# Required action
Please copy the data exactly as it stands, minus the images.

# Data for this task

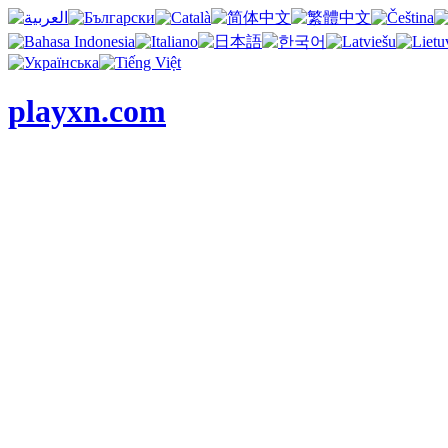
playxn.com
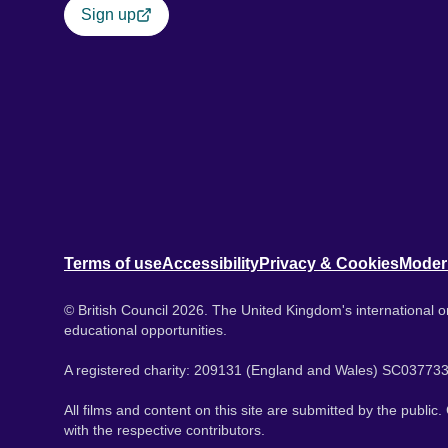
Sign up
Terms of use
Accessibility
Privacy & Cookies
Moder
© British Council 2026. The United Kingdom's international or
educational opportunities.
A registered charity: 209131 (England and Wales) SC037733
All films and content on this site are submitted by the public
with the respective contributors.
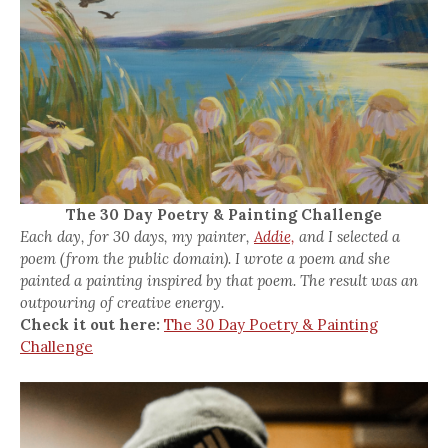
The 30 Day Poetry & Painting Challenge
Each day, for 30 days, my painter,
Addie,
and I selected a
poem (from the public domain). I wrote a poem and she
painted a painting inspired by that poem. The result was an
outpouring of creative energy.
Check it out here:
The 30 Day Poetry & Painting
Challenge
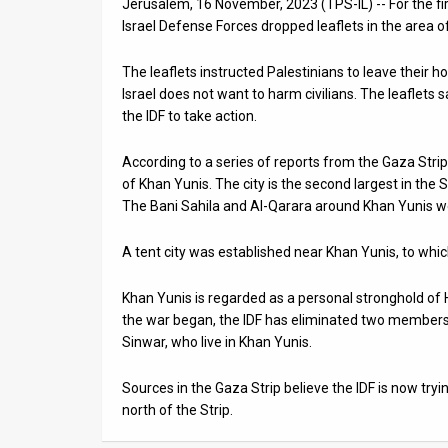
Jerusalem, 16 November, 2023 (TPS-IL) -- For the firs
Israel Defense Forces dropped leaflets in the area 
News
The leaflets instructed Palestinians to leave their
Contact
Israel does not want to harm civilians. The leaflets
Us
the IDF to take action.
Customer
According to a series of reports from the Gaza Strip
of Khan Yunis. The city is the second largest in the S
Support
The Bani Sahila and Al-Qarara around Khan Yunis w
TPS
A tent city was established near Khan Yunis, to whi
RSS
Khan Yunis is regarded as a personal stronghold of
Facebook
the war began, the IDF has eliminated two members 
Sinwar, who live in Khan Yunis.
Twitter
Sources in the Gaza Strip believe the IDF is now tr
north of the Strip.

# Exercise solution
playxn.com
Sign up
Terms of use
Accessibility
Privacy & Cookies
Moder
© British Council 2026. The United Kingdom's international or
educational opportunities.
A registered charity: 209131 (England and Wales) SC037733
All films and content on this site are submitted by the public
with the respective contributors.
The 30 Day Poetry & Painting Challenge
Each day, for 30 days, my painter,
Addie,
and I selected a
poem (from the public domain). I wrote a poem and she
painted a painting inspired by that poem. The result was an
outpouring of creative energy.
Check it out here:
The 30 Day Poetry & Painting
Challenge
Jerusalem, 16 November, 2023 (TPS-IL) -- For the firs
Israel Defense Forces dropped leaflets in the area 
News
The leaflets instructed Palestinians to leave their
Contact
Israel does not want to harm civilians. The leaflets
Us
the IDF to take action.
Customer
According to a series of reports from the Gaza Strip
of Khan Yunis. The city is the second largest in the S
Support
The Bani Sahila and Al-Qarara around Khan Yunis w
TPS
A tent city was established near Khan Yunis, to whi
RSS
Khan Yunis is regarded as a personal stronghold of
Facebook
the war began, the IDF has eliminated two members 
Sinwar, who live in Khan Yunis.
Twitter
Sources in the Gaza Strip believe the IDF is now tr
north of the Strip.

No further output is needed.